Economic Development

Economic development is the process by which emerging economies become advanced economies. It is more than just job creation; it includes enhancing literacy, education, health and life expectancy.

Economic developers work to attract new business, recruit and retain existing businesses and facilitate small-business growth. They also pursue international opportunities to support local economic development.

A city skyline with construction cranes symbolizing economic development.
Witness the transformative effects of economic development as cities evolve, industries thrive, and communities flourish. From revitalized urban landscapes to burgeoning industries, economic development fuels growth, innovation, and prosperity. Embrace the vision, strategies, and collaborations that drive economic development and unlock the potential for a brighter future.

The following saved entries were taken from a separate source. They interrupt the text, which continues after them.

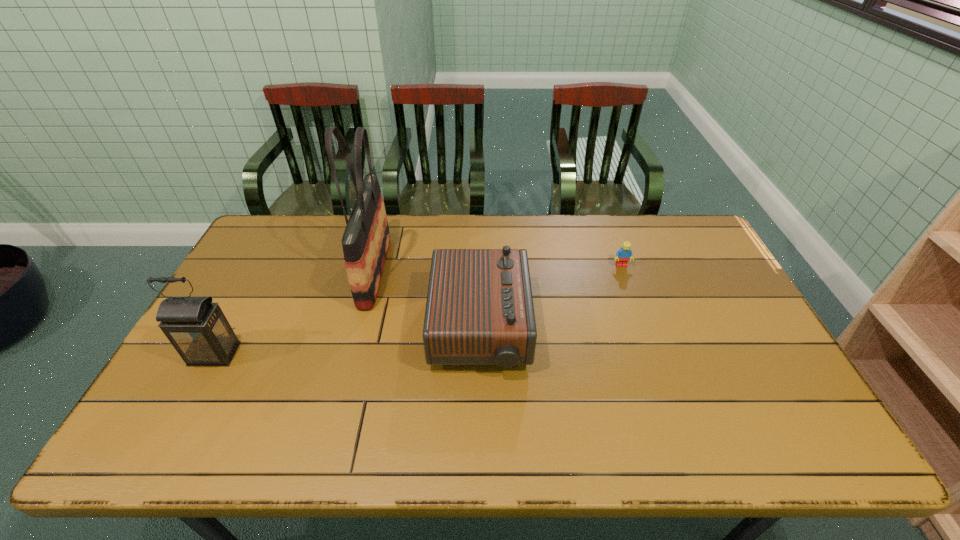 I want to click on free spot that satisfies the following two spatial constraints: 1. on the front-facing side of the shopping bag; 2. on the front-facing side of the third shortest object, so click(x=353, y=354).

At what (x,y) coordinates should I click in order to perform the action: click on vacant point that satisfies the following two spatial constraints: 1. on the front panel of the third tallest object; 2. on the front-facing side of the third shortest object. Please return your answer as a coordinate pair (x, y). This screenshot has width=960, height=540. Looking at the image, I should click on pos(480,354). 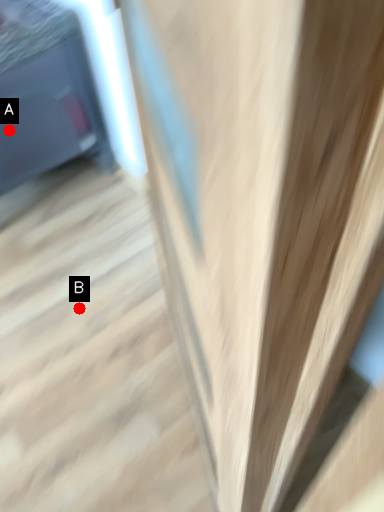 Question: Two points are circled on the image, labeled by A and B beside each circle. Which point is farther from the camera taking this photo?

Choices:
 (A) A is further
 (B) B is further

Answer: (A) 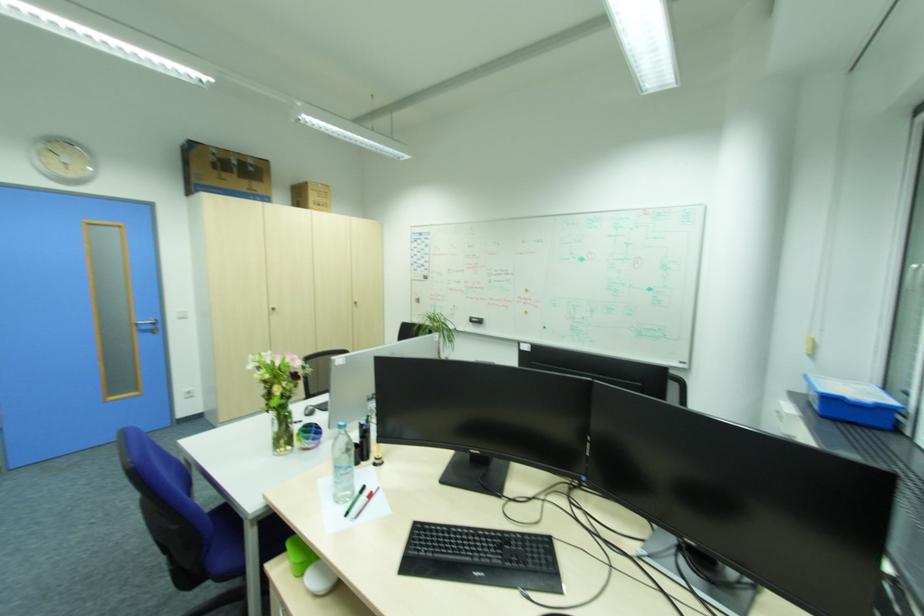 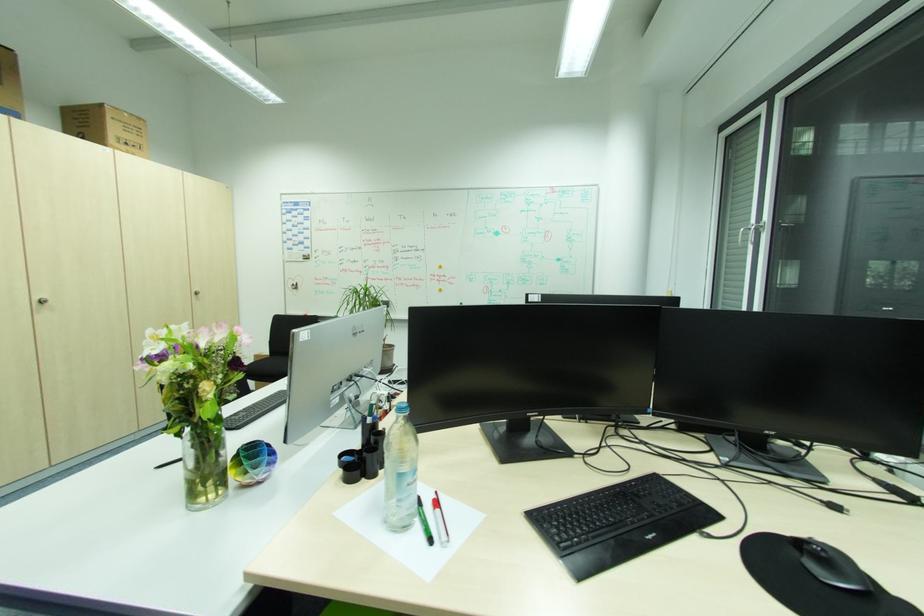 The point at (x=284, y=451) is marked in the first image. Where is the corresponding point in the second image?

(208, 500) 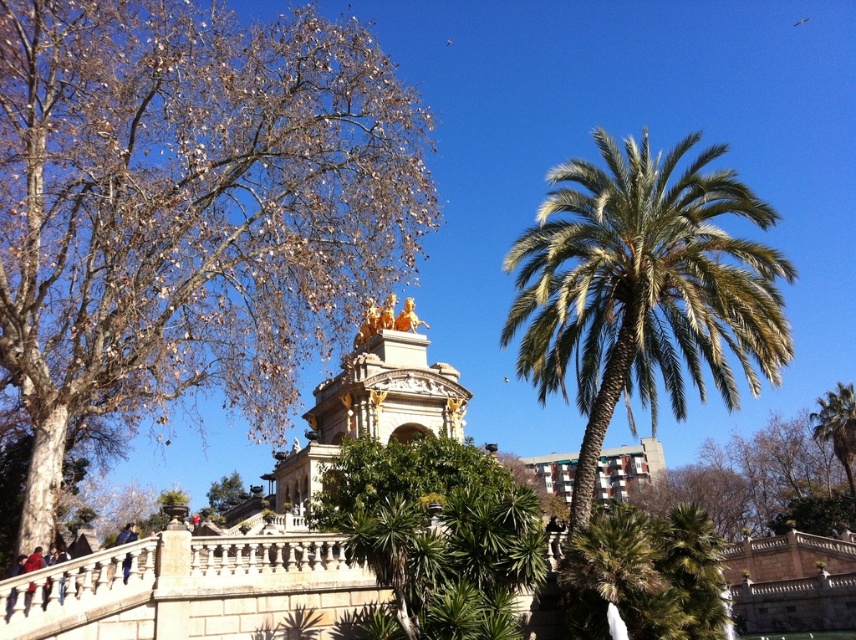 Based on the photo, between brown bark tree at upper left and green leafy palm tree at right, which one is positioned lower?

Positioned lower is green leafy palm tree at right.

Who is taller, brown bark tree at upper left or green leafy palm tree at right?

brown bark tree at upper left

Is point (167, 289) farther from camera compared to point (819, 403)?

No.

The width and height of the screenshot is (856, 640). In order to click on brown bark tree at upper left in this screenshot , I will do `click(188, 209)`.

Identify the location of brown bark tree at upper left. (188, 209).

Which is behind, point (61, 380) or point (652, 364)?

The point (61, 380) is behind.

Who is more distant from viewer, (256, 288) or (616, 339)?

Positioned behind is point (256, 288).

This screenshot has width=856, height=640. Find the location of `brown bark tree at upper left`. brown bark tree at upper left is located at coordinates [x=188, y=209].

Between green leafy palm at center and green leafy palm tree at right, which one has less height?

green leafy palm tree at right is shorter.

Can you confirm if green leafy palm at center is shorter than green leafy palm tree at right?

No, green leafy palm at center is not shorter than green leafy palm tree at right.

Locate an element on the screen. green leafy palm at center is located at coordinates (643, 289). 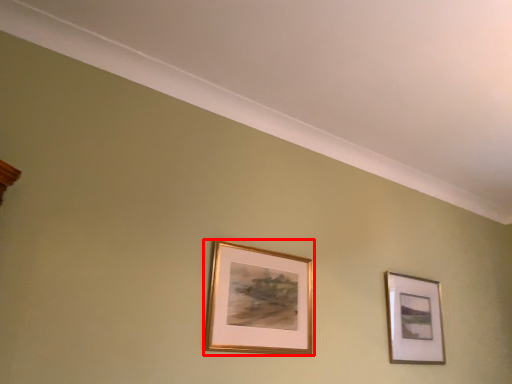 Question: Where is picture frame (annotated by the red box) located in relation to picture frame in the image?

Choices:
 (A) left
 (B) right

Answer: (A)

Economic development is a government’s undertaking to meet broad economic objectives such as price stability, high employment, and sustainable growth. These goals are achieved through various policies such as monetary, fiscal, and trade policies.

Economic growth is a critical condition for economic development. However, growth alone cannot guarantee development because it can also lead to negative effects such as unemployment, overpopulation, poverty line, poor health, and exploitation of natural resources.

Economic developers promote and implement programs that encourage private investment. These programs include business tax incentives, entrepreneurship and small business support, low-income housing initiatives, and technology transfer. The community benefits of these programs include more jobs, higher wages for the workforce, and increased revenue for local governments to provide services. This is known as the “economic multiplier effect.” A growing economy increases revenues for local governments to invest in the infrastructure, businesses, and services that the citizens of a community need. This is the primary goal of economic development.


Economic development involves creating jobs in a community and providing assistance to companies that create those jobs. These activities help a city compete with other cities for business investment and attract residents that want to work in those industries.

The goal of economic development is to increase the prosperity and quality of life of a community. Ideally, economic development projects should produce more than just jobs. They should also increase the wages that people earn, which increases economic activity. This should ultimately lead to higher levels of real national income, and improved social well-being.

One of the primary functions of economic developers is to develop a vision for the future of a community. This can be accomplished through a process known as a SWOT analysis, where stakeholders assess the strengths, weaknesses, opportunities and threats for economic growth. Local leaders can then use this information to develop a strategic plan, commonly known as a Comprehensive Economic Development Strategy (CEDS).


There are many methods for economic development. One way is to create and manage businesses to exploit market and business opportunities. Another method is to fund economic development programs using tax revenue.

A third method is to use industrial strategies that increase productivity. This can be done by partnering with other businesses or combining companies to reduce costs and expand opportunities.

Rostow’s stages of development are an important model to consider when discussing economic development. This model shows how a country can progress from underdeveloped to developed countries.

However, Rostow’s model has been criticized for focusing too much on differences in economic geography and for not taking into account cultural aspects of a country. It has also been criticized for not including the environmental effects of economic growth. A more accurate measure of a country’s development is the human development index (HDI). This includes a calculation of real income per capita, life expectancy and education levels.


The primary indicator of economic development is a country’s GDP per capita divided by its mid-year population. This figure is based on the gross domestic product calculated as the sum of all industrial production, plus product taxes and minus subsidizes not included in the value of goods produced, without depreciation or depletion of natural resources.

The EDCI provides stakeholders an accessible breakdown and evaluation of the critical elements that contribute to county-level economic development capacity. This tool, developed by EDA and Argonne National Laboratory, uses publicly available data to assess each of the capacity areas.

The model demonstrates that the more jobs are created, the higher a community’s GDP will grow and that this growth will also increase a community’s ability to invest in more sustainable energy technologies. This model further reveals that rapid human capital development increases the quality of employment generation, and the economy will adjust upwards to its long-term equilibrium state. It also uncovers a short-run coefficient that highlights feedback necessary in a relative level of investment to bring back the economy to this equilibrium.